I've personally grown to love SQL and I think it is by far the clearest (if verbose) way to describe data transformation work. I learned traditional programming (e.g. languages like Python) long before I stumbled on SQL, but I'm not sure I could've understood Pandas/R as well without having learned SQL, particularly the concepts of joins.<p>That said, my affection for SQL correlates with my overall growth as a software engineer, particularly grokking the concept of piping data between scripts: e.g. writing a SQL script to extract, filter, and transform data, and then a separate Python/R script that creates a visualization. I think SQL seems so unattractive to data scientists (i.e. people who may not be particularly focused on software development) because it seems so alien and separate from the frameworks (R/Pandas) they use to do the actual analysis and visualization. And so it's understandable to just learn how to do it all in R/Pandas, rather than a separate language and paradigm for data wrangling.

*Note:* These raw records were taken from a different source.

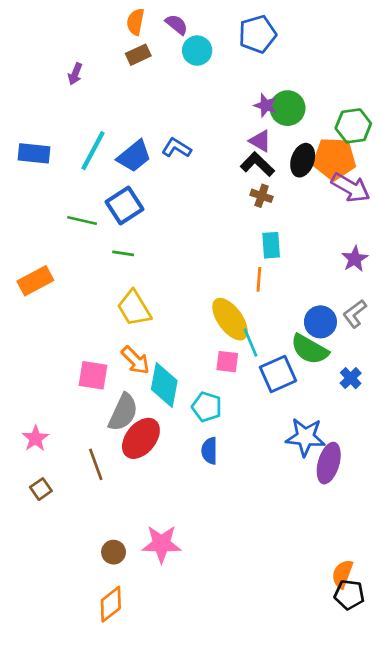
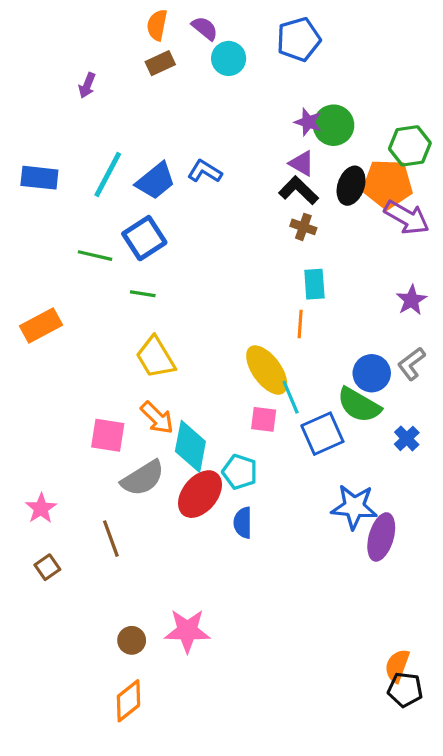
gray semicircle: (123, 412) -> (143, 478), turned 33
red ellipse: (141, 438) -> (200, 494), moved

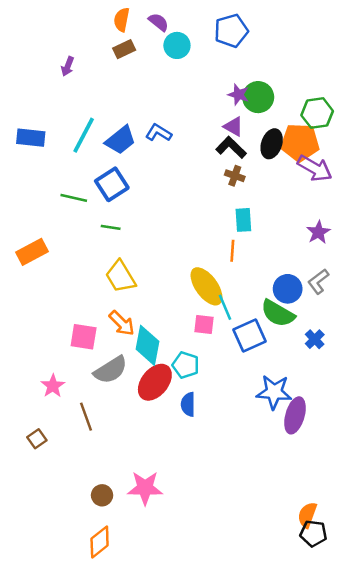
pink star: (41, 508) -> (53, 386), moved

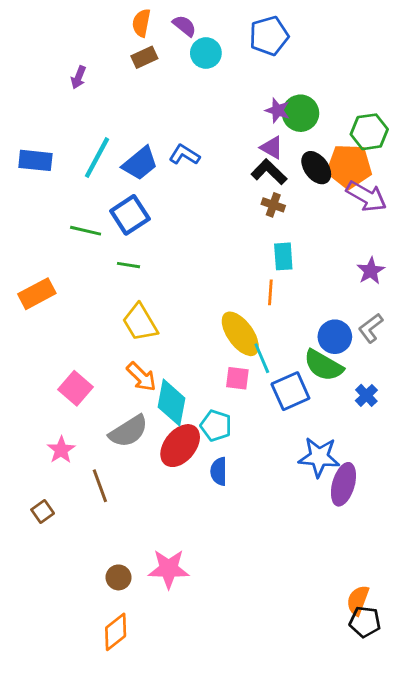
black ellipse: (272, 144) -> (316, 168), turned -56
pink square: (84, 337) -> (76, 388), moved, turned 32

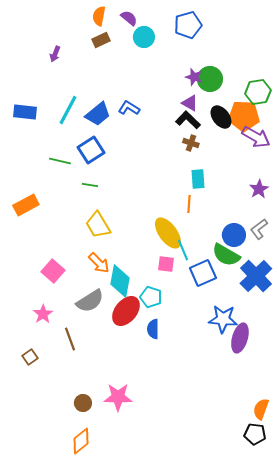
blue cross: (366, 395) -> (256, 276), size x2.0
orange semicircle: (358, 600) -> (261, 409), moved

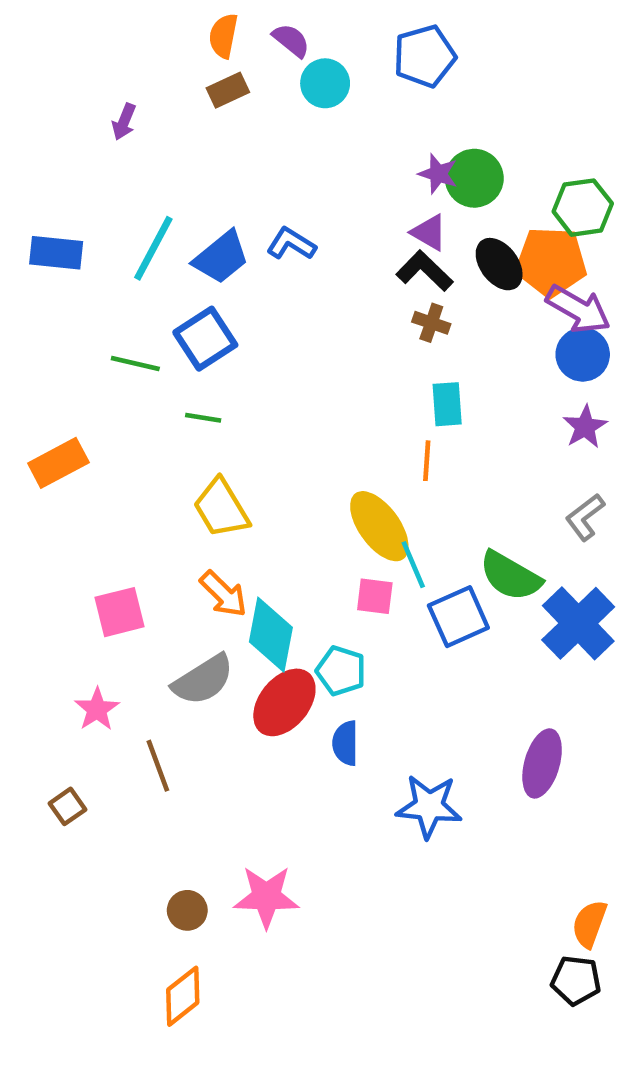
blue circle: (234, 235) -> (583, 354), moved
pink square: (53, 271) -> (119, 612), turned 35
blue star: (223, 319) -> (429, 806), moved

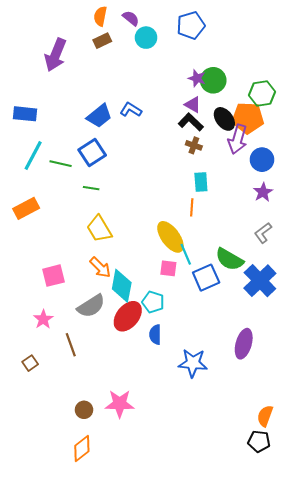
purple arrow: (124, 122) -> (56, 55), size x2.0
cyan line: (153, 248) -> (33, 156), moved
purple arrow: (578, 309) -> (238, 139), moved, turned 76

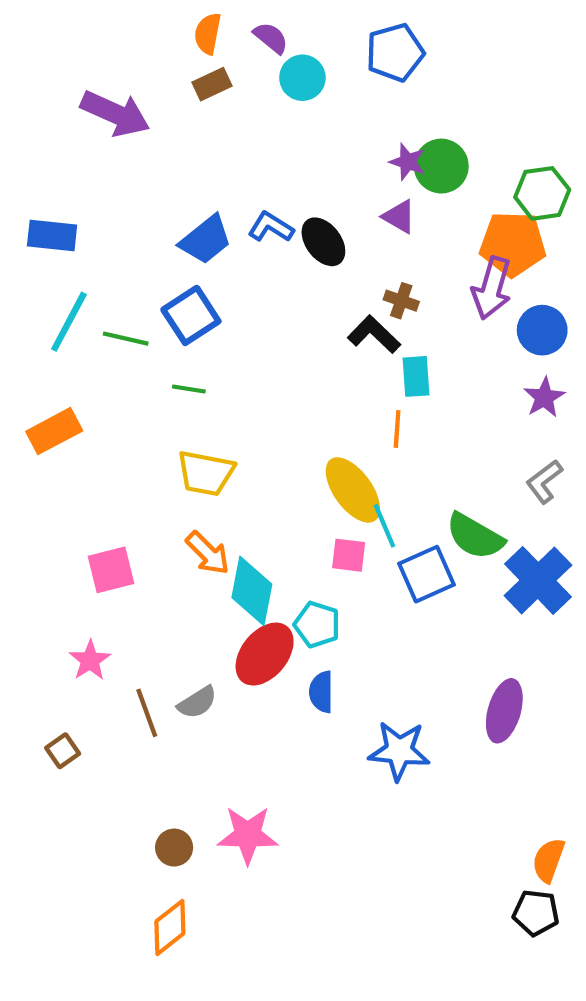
purple arrow: (56, 55) -> (115, 113), turned -88
black ellipse: (224, 119) -> (323, 242), moved
black L-shape: (191, 122) -> (374, 334), moved
yellow trapezoid: (99, 229) -> (206, 473), turned -48
gray semicircle: (91, 306) -> (197, 702), moved, size x0.7

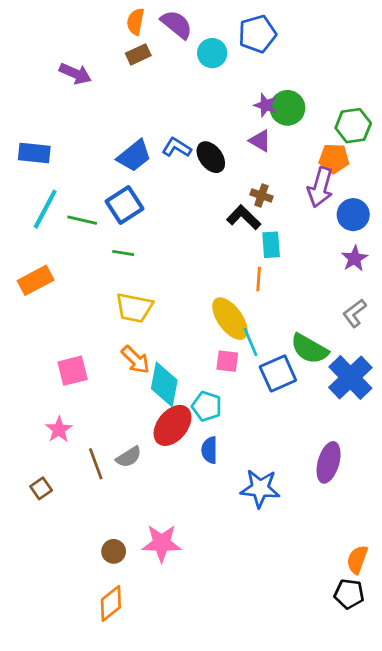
purple semicircle: (271, 38) -> (177, 24), size x1.4
cyan circle: (302, 78) -> (212, 53), moved
purple arrow: (115, 113) -> (75, 74), size x0.7
orange pentagon: (513, 244) -> (334, 158), size x0.7

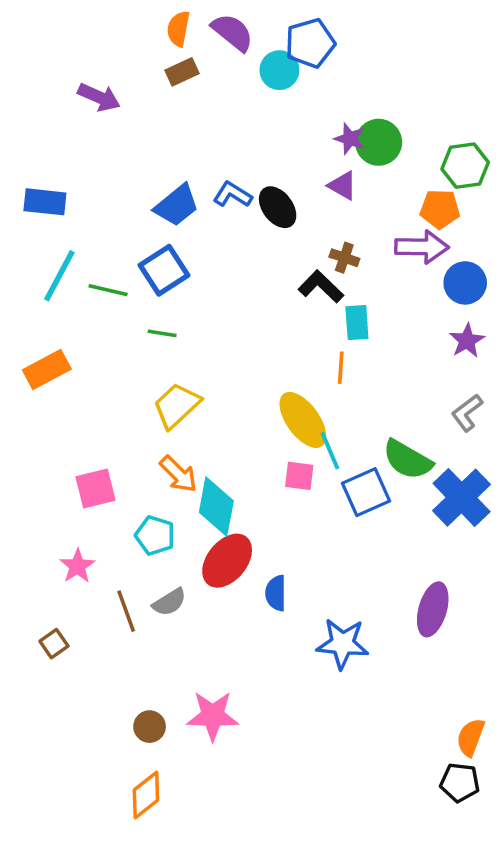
blue pentagon: (257, 34) -> (310, 43), moved
purple arrow: (320, 187) -> (422, 247), turned -105
yellow trapezoid: (134, 308) -> (177, 406), turned 126
cyan pentagon: (207, 406) -> (155, 535), moved

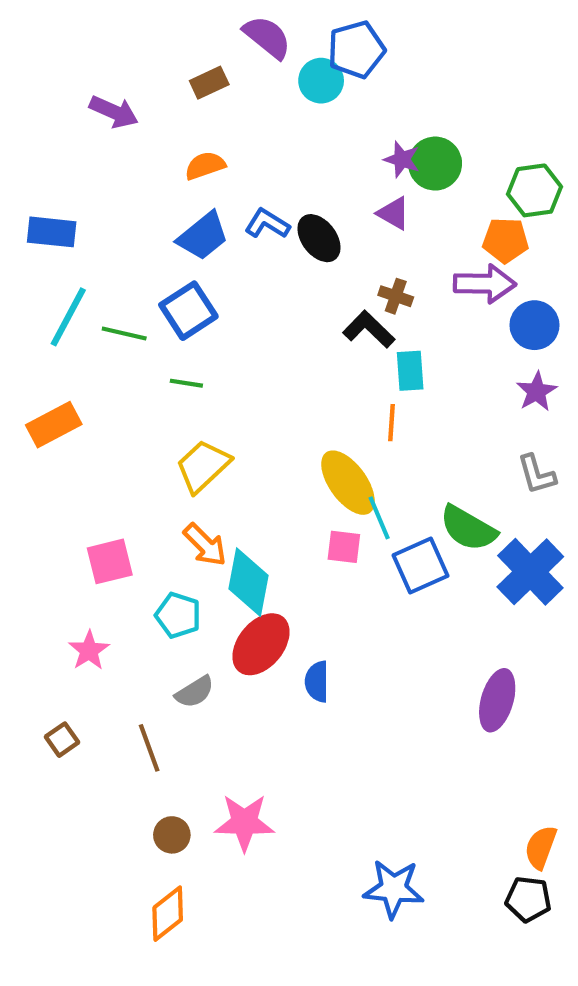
orange semicircle: (178, 29) -> (205, 166), moved, turned 60
gray L-shape: (467, 413) -> (537, 474), turned -69
brown line: (126, 611) -> (149, 748), moved
blue star: (343, 644) -> (394, 889), moved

Not to step on anybody’s toes, but… I often suspect that there are lots of people who tried, and failed, to learn relational database techniques and gravitate toward schemaless solutions like Mongo just because they’re easier to understand. Maybe not everybody, but more than a few that I’ve interacted with.
The author of this essay is beating a dead horse. "NoSQL" (I really dislike the term) has proven its value over the years and deserves a seat the table. People will always misuse technology or implement it poorly, but I don't think it warrants yet another oversimplified "SQL vs NoSQL" rant.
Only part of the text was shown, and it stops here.